Et rien ne nous dépite davantage que de voir qu’elle remplit ses hôtes d’une satisfaction bien autrement pleine et entière que la raison.

  • Les habiles par imagination se plaisent tout autrement à eux mêmes que

  • les prudents ne se peuvent raisonnablement plaire.

Ils regardent les gens avec empire,

  • ils disputent avec hardiesse et confiance –

  • les autres avec crainte et défiance –

et cette gaieté de visage leur donne souvent l’avantage dans l’opinion des écoutants, tant les sages imaginaires ont de faveur auprès des juges de même nature.

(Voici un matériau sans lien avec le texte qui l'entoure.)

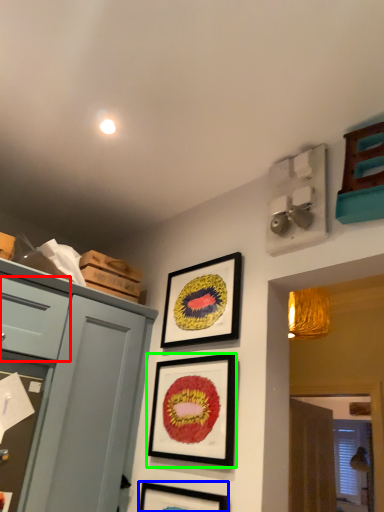 Question: Which object is positioned farthest from drawer (highlighted by a red box)? Select from picture frame (highlighted by a blue box) and picture frame (highlighted by a green box).

Choices:
 (A) picture frame
 (B) picture frame

Answer: (A)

  • Elle ne peut rendre sages les fous mais

  • elle les rend heureux,

à l’envi de la raison qui ne peut rendre ses amis que misérables,

  • l’une les couvrant de gloire,

  • l’autre de honte.


Qui dispense la réputation, qui donne le respect et la vénération aux personnes, aux ouvrages, aux lois, aux grands, sinon cette faculté imaginante? Toutes les richesses de la terre [sont] insuffisantes sans son consentement.


  • Ne diriez-vous pas que ce magistrat dont la vieillesse vénérable impose le respect à tout un peuple se gouverne par une raison pure et sublime, et qu’il juge des choses par leur nature sans s’arrêter à ces vaines circonstances qui ne blessent que l’imagination des faibles? Voyez-le entrer dans un sermon, où il apporte un zèle tout dévot renforçant la solidité de sa raison par l’ardeur de sa charité; le voilà prêt à l’ouïr avec un respect exemplaire.

  • Que le prédicateur vienne à paraître, si la nature lui ait donné une voix enrouée et un tour de visage bizarre, que son barbier l’ait mal rasé, si le hasard l’a encore barbouillé de surcroît, quelque grandes vérités qu’il annonce je parie la perte de la gravité de notre sénateur.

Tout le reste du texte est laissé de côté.